REVIGO clusters GO terms based on their semantic similarity, p-values, and relatedness resulting in a hierarchical clustering where less dispensable terms are placed closer to the root. The clustering is visualized in a clustered heatmap showing the p-values for each term.
REVIGO generates multiple plots; the easiest way to obtain them in high quality is to download the R scripts that it offers underneath each of the options (e.g. scatter plot, tree map) and to run those yourself.
Here, I've downloaded the R script after selecting the treemap plot ("Make R script for plotting").
The script is aptly named REVIGO_treemap.r
.
The plot can be generated as easily as this:
## this will generate a PDF file named "REVIGO_treemap.pdf" in your current
## working directory
source("~/Downloads/REVIGO_treemap.r")
Since I personally don't like plots being immediately printed to PDF (much more difficult to include them in an Rmarkdown!),
I've tweaked the function a bit; it's essentially the original REVIGO script that I downloaded minus the part where the revigo.data
object is generated and with a couple more options to tune the resulting heatmap.
REVIGO_treemap <- function(revigo.data, col_palette = "Paired",
title = "REVIGO Gene Ontology treemap", ...){
stuff <- data.frame(revigo.data)
names(stuff) <- c("term_ID","description","freqInDbPercent","abslog10pvalue",
"uniqueness","dispensability","representative")
stuff$abslog10pvalue <- as.numeric( as.character(stuff$abslog10pvalue) )
stuff$freqInDbPercent <- as.numeric( as.character(stuff$freqInDbPercent) )

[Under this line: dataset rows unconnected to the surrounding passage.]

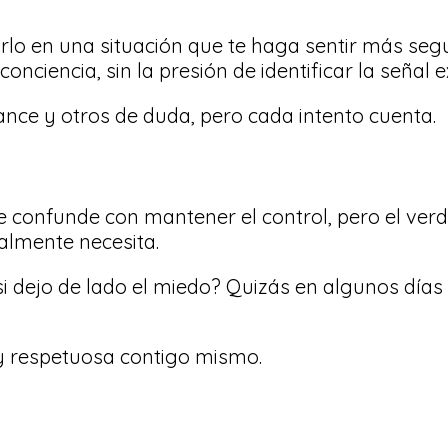
arlo en una situación que te haga sentir más seg
ciencia, sin la presión de identificar la señal e
nce y otros de duda, pero cada intento cuenta.
confunde con mantener el control, pero el verda
ealmente necesita.
si dejo de lado el miedo? Quizás en algunos días
e y respetuosa contigo mismo.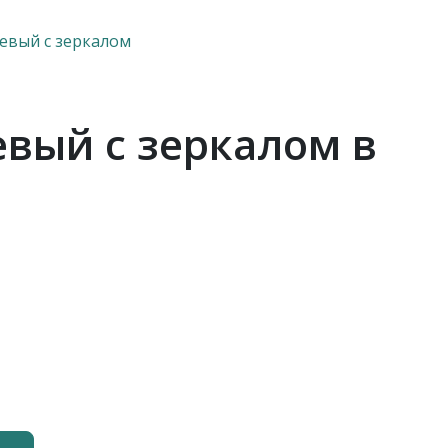
евый с зеркалом
вый с зеркалом в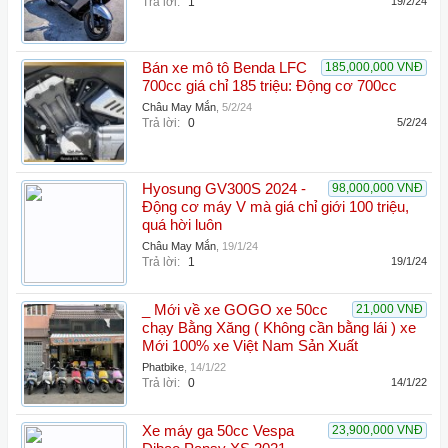
Trả lời:
1
19/2/24
Bán xe mô tô Benda LFC
185,000,000 VNĐ
700cc giá chỉ 185 triệu: Động cơ 700cc
Châu May Mắn
,
5/2/24
Trả lời:
0
5/2/24
Hyosung GV300S 2024 -
98,000,000 VNĐ
Động cơ máy V mà giá chỉ giới 100 triệu,
quá hời luôn
Châu May Mắn
,
19/1/24
Trả lời:
1
19/1/24
_ Mới về xe GOGO xe 50cc
21,000 VNĐ
chạy Bằng Xăng ( Không cần bằng lái ) xe
Mới 100% xe Việt Nam Sản Xuất
Phatbike
,
14/1/22
Trả lời:
0
14/1/22
Xe máy ga 50cc Vespa
23,900,000 VNĐ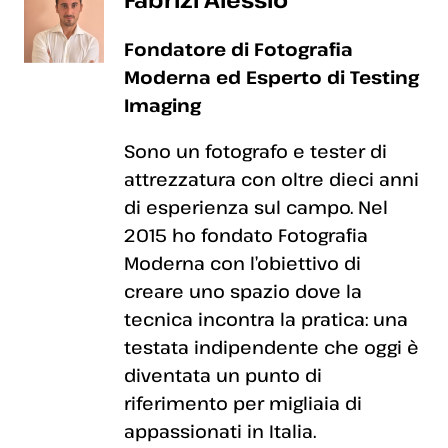
Fondatore di Fotografia
Moderna ed Esperto di Testing
Imaging
Sono un fotografo e tester di
attrezzatura con oltre dieci anni
di esperienza sul campo. Nel
2015 ho fondato Fotografia
Moderna con l’obiettivo di
creare uno spazio dove la
tecnica incontra la pratica: una
testata indipendente che oggi è
diventata un punto di
riferimento per migliaia di
appassionati in Italia.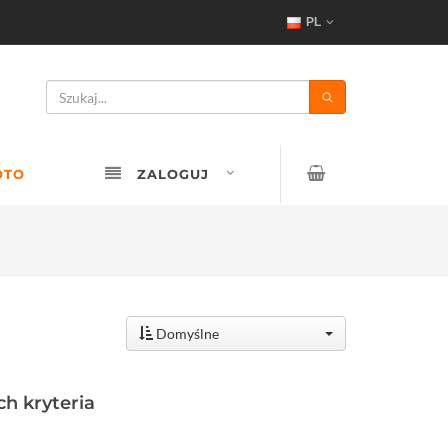
PL
OTO
ZALOGUJ
Domyślne
h kryteria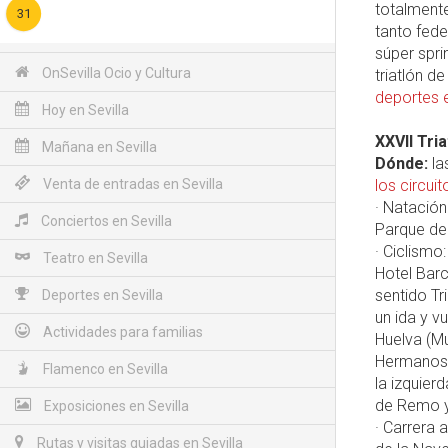
totalmente
31
tanto fede
súper spr
OnSevilla Ocio y Cultura
triatlón d
deportes e
Hoy en Sevilla
XXVII Tria
Mañana en Sevilla
Dónde:
la
Venta de entradas en Sevilla
los circuit
· Natación
Conciertos en Sevilla
Parque del
· Ciclismo
Teatro en Sevilla
Hotel Barc
sentido Tr
Deportes en Sevilla
un ida y v
Actividades para familias
Huelva (Mu
Hermanos d
Flamenco en Sevilla
la izquier
de Remo y
Exposiciones en Sevilla
· Carrera 
Rutas y visitas guiadas en Sevilla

stuff$uniqueness <- as.numeric( as.character(stuff$uniqueness) )
stuff$dispensability <- as.numeric( as.character(stuff$dispensability) )
# check the treemap command documentation for all possible parameters -
# there are a lot more
treemap::treemap(
stuff,
index = c("representative","description"),
vSize = "abslog10pvalue",
type = "categorical",
vColor = "representative",
title = title,
inflate.labels = FALSE,
lowerbound.cex.labels = 0,
bg.labels = 255,
position.legend = "none",
fontsize.title = 22, fontsize.labels=c(18,12,8),
palette= col_palette, ...
)
}
I still need the originally downloaded script to generate the revigo.data
object, which I will then pass onto my newly tweaked function.
Using the command line (!) tools sed
and egrep
, I'm going to only keep the lines between the one starting with "revigo.data" and the line starting with "stuff".
The output of that will be parsed into a new file, which will only generate the revigo.data
object that I'm after (no PDF!).
# the system function allows me to run command line stuff outside of R
# just for legibility purposes, I'll break up the command into individual
# components, which I'll join back together using paste()
sed_cmd <- "sed -n '/^revigo\\.data.*/,/^stuff.*/p'"
fname <- "~/Downloads/REVIGO_treemap.r"
egrep_cmd <- "egrep '^rev|^c'"
out_fname <- "~/Downloads/REVIGO_myData.r"
system(paste(sed_cmd, fname, "|", egrep_cmd, ">", out_fname))
## upon sourcing; no treemap PDF will be generated, but the revigo.data object
## should appear in your R environment
source("~/Downloads/REVIGO_myData.r")
REVIGO_treemap(revigo.data)
If this is all too tedious, you may want to check out a recent Python implementation of REVIGO's principles: GO-figure.